DATASET RECORDS:
⟨

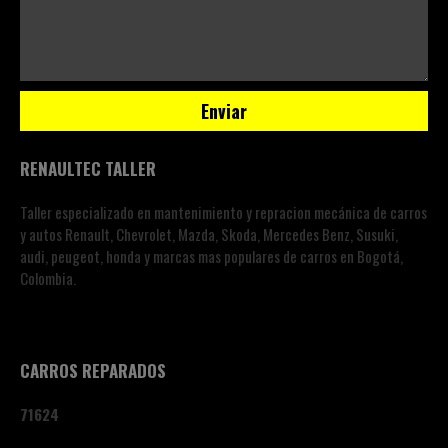
RENAULTEC TALLER
Taller especializado en mantenimiento y repracion mecánica de carros
y autos Renault, Chevrolet, Mazda, Skoda, Mercedes Benz, Susuki,
audi, peugeot, honda y marcas mas populares de carros en Bogotá,
Colombia.
CARROS REPARADOS
7
1
6
2
4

⟩

WHAT IS BEING ASKED: Retype the records above exactly, and keep any picture out of what you write.

EXPECTED ANSWER:
RENAULTEC TALLER
Taller especializado en mantenimiento y repracion mecánica de carros
y autos Renault, Chevrolet, Mazda, Skoda, Mercedes Benz, Susuki,
audi, peugeot, honda y marcas mas populares de carros en Bogotá,
Colombia.
CARROS REPARADOS
7
1
6
2
4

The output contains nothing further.